The reconstructed examples of sandstorm images39 using the fusion strategy, where (a) are the original sandstorm images, (b) are the color balanced images and (c) are the clear images enhanced by RKNet.

Sandstorm image reconstruction

Fusion strategy51 has been proven to be feasible for sandstorm image enhancement task. Following that line, we conduct a simple color equalization pre-processing51 and explore the feasibility of utilizing RKNet as the dust removal module in fusion strategy-based sand-dust image enhancement method. Given the sandstorm images as shown in Fig. 14 (a), we can see from Fig. 14 (b) that the color equalization method effectively balances the hue of the images and eliminates the interference of sand, but the dust still exists. In Fig. 14 (c), RKNet can further improve the clarity of the images by eliminating dust interference while retaining the local details.

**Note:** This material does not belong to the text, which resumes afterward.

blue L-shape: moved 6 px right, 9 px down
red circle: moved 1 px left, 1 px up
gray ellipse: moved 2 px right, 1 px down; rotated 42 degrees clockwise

Underwater image enhancement

Although the proposed algorithm is designed for haze image reconstruction, it has potential applications in complex underwater environments. As shown in Fig. 15, we provide several enhanced examples of underwater images. The top row is the original underwater images and the bottom row is the enhanced results using the proposed method. It is evident that RKNet successfully eliminates the haziness in the images and restores the color characteristics of the scene. From the aesthetic perspective, RKNet can effectively improve the visual quality of the degraded underwater images.

Fig. 15
Fig. 15
Full size image

The enhanced examples of underwater images52 using RKNet, where (a) are the underwater images and (b) are the clear images reconstructed by RKNet.

Conclusion

In this paper, we first analysed the weaknesses in current YUV-based dehazing methods and introduced an improved haze removal strategy in YUV space. Following the optimised strategy, we proposed a novel image dehazing network called RKNet, which consists of Y domain haze removal and UV domain chrominance enhancement two parts. Based on the 3rd-order Runge-Kutta method, we designed a RK3 block and integrated it into RKNet to reduce parameter redundancy and computational costs. The experimental results on synthetic and real-world benchmarks demonstrate that RKNet outperforms the SOTA algorithms both qualitatively and quantitatively. Moreover, the proposed algorithm has the potential to improve the performance of object detection model and also generalizes well in other low-level image processing tasks, such as sandstorm image reconstruction and underwater image enhancement.